The 1963 Addis Ababa Summit Conference

The Conference of Foreign Ministers of the African States opened, on May 15, 1963, with Ketema Yifru being elected chairman and Dr. Tesfaye Gebre-Ezgy, the Ethiopian Permanent Representative to the United Nations, elected as Provisionary Secretary General. The task of the African Ministers was to create a charter, which could become the cornerstone of a future organization.

Some of the governments that were represented in Addis Ababa had different views on what the charter should consist of. Among them, Ethiopia, Ghana, and Nigeria had drawn up charters, which could possibly become the basis for discussion. While the charter of Ghana represented the views of the Casablanca group and the Nigerian charter represented the position of the Monrovia bloc, the Ethiopian draft charter embodied the views of both groups. As a result, the Ethiopian draft charter was chosen to become the basis for discussion.

Ethiopia’s draft agenda consisted of the following:

– The establishment of an Organization of African States, with a charter and a permanent secretariat.

– Cooperation in areas of economy and social welfare, education and culture, and collective defence.

– The final eradication of colonialism.

– Means of combating racial discrimination and apartheid.

– Possible establishment of regional economic groupings and,

– Disarmament.

Before a consensus could be reached on adapting a charter, the Heads of States Conference was convened on May 22, 1963. In the middle of their conference, the heads of states summoned Foreign Minister Ketema Yifru, who was the chairman of the Foreign Ministers conference, and ordered him to convene a Foreign Ministers conference for the purpose of creating a charter that could be signed by the heads of states before the Summit was adjourned.

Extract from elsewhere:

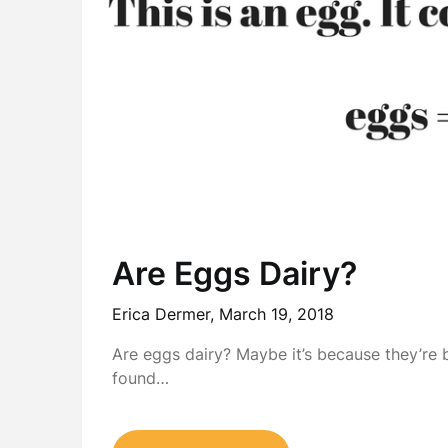
Are Eggs Dairy?
Erica Dermer,
March 19, 2018
Are eggs dairy? Maybe it’s because they’re 
found…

Armed with this mandate, Ketema Yifru convened a Foreign Ministers meeting once again. The African Ministers worked from 11:00 PM at night until 3:00 AM in the morning, to finally come up with a charter that could be signed by the African leaders.

Ketema Yifru presented the charter to the Heads of States by saying, “…I wish to repeat that all the documents before you were worked out by long discussions and compromise. All our meetings were conducted in a spirit of brotherhood and there was complete agreement on all decisions.

“If there were differences, these were limited to questions of procedure, approach of tactic, but never on substance or the destiny of our peoples. It is therefore my bounden duty to express my appreciation for the wisdom of the Foreign Ministers and to ask this august body, in the name of all our peoples, to adopt these measures formally and to sign your name in history.

“As his Imperial Majesty remarked at the outset of the conference, if we fail, surely history will never forgive us, for it shall not give us another occasion. Thank you very much.”

After some discussion and deliberations, thirty-two African Heads of States (Algeria, Benin, Burundi, Burkina Faso (formerly known as Upper Volta), Cameroon, Central African Republic, Chad, Congo-Brazzaville, Congo-Leopoldville, Egypt, Ethiopia, Gabon, Ghana, Guinea, Ivory Coast, Liberia, Libya, Madagascar, Mali, Mauritania, Morocco, Nigeria, Niger, Rwanda, Senegal, Sierra Leone, Somalia, Sudan, Tanzania, Togo, Tunisia, and Uganda) signed the OAU charter in Addis Ababa, on May 25, 1963.

Foreign Minister Ketema Yifru, in recognition of all his efforts and personal commitment to the process, was presented with a document signed by all the thirty-two Heads of States.